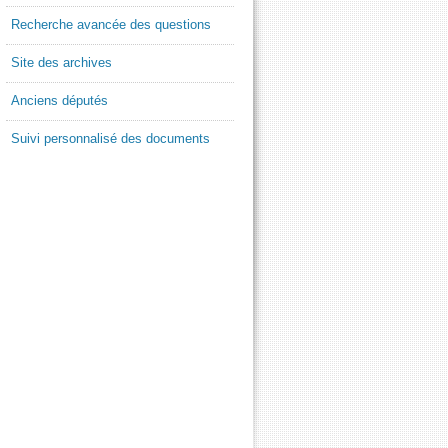
Recherche avancée des questions
Site des archives
Anciens députés
Suivi personnalisé des documents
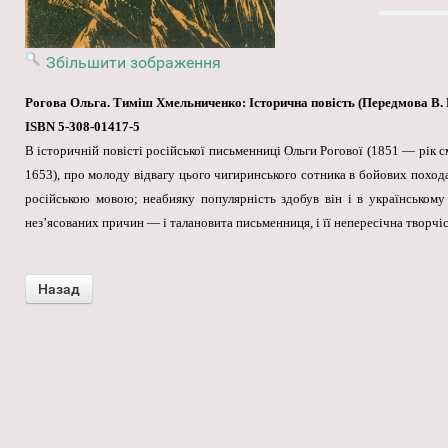
Збільшити зображення
Рогова Ольга. Тиміш Хмельниченко: Історична повість (Передмова В. Г
ISBN 5-308-01417-5
В історичній повісті російської письменниці Ольги Рогової (1851 — рік
1653), про молоду відвагу цього чигиринського сотника в бойових похода
російською мовою; неабияку популярність здобув він і в українськом
нез’ясованих причин — і талановита письменниця, і її непересічна творчі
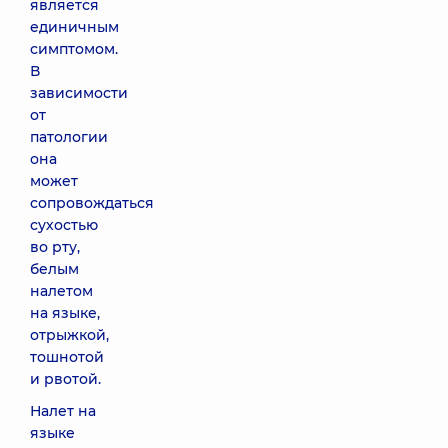
является
единичным
симптомом.
В
зависимости
от
патологии
она
может
сопровождаться
сухостью
во рту,
белым
налетом
на языке,
отрыжкой,
тошнотой
и рвотой.
Налет на
языке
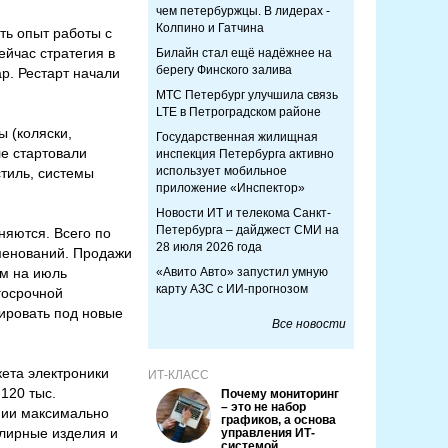
чем петербуржцы. В лидерах -
Колпино и Гатчина
сть опыт работы с
йчас стратегия в
Билайн стал ещё надёжнее на
берегу Финского залива
р. Рестарт начали
МТС Петербург улучшила связь
LTE в Петроградском районе
ы (коляски,
Государственная жилищная
ле стартовали
инспекция Петербурга активно
использует мобильное
стиль, системы
приложение «Инспектор»
Новости ИТ и телекома Санкт-
Петербурга – дайджест СМИ на
няются. Всего по
28 июля 2026 года
именований. Продажи
ым на июль
«Авито Авто» запустил умную
карту АЗС с ИИ-прогнозом
госрочной
ировать под новые
Все новости
кета электроники
ИТ-КЛАСС
120 тыс.
Почему мониторинг
– это не набор
нии максимально
графиков, а основа
елирные изделия и
управления ИТ-
системой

====

Exact copy, pictures excluded: every line above from the one containing "Suivi personnalisé des documents" to the one containing "російською мовою; неабияку", inclusive, and nothing more.

## Solution
Suivi personnalisé des documents
Збільшити зображення
Рогова Ольга. Тиміш Хмельниченко: Історична повість (Передмова В. Г
ISBN 5-308-01417-5
В історичній повісті російської письменниці Ольги Рогової (1851 — рік
1653), про молоду відвагу цього чигиринського сотника в бойових похода
російською мовою; неабияку популярність здобув він і в українськом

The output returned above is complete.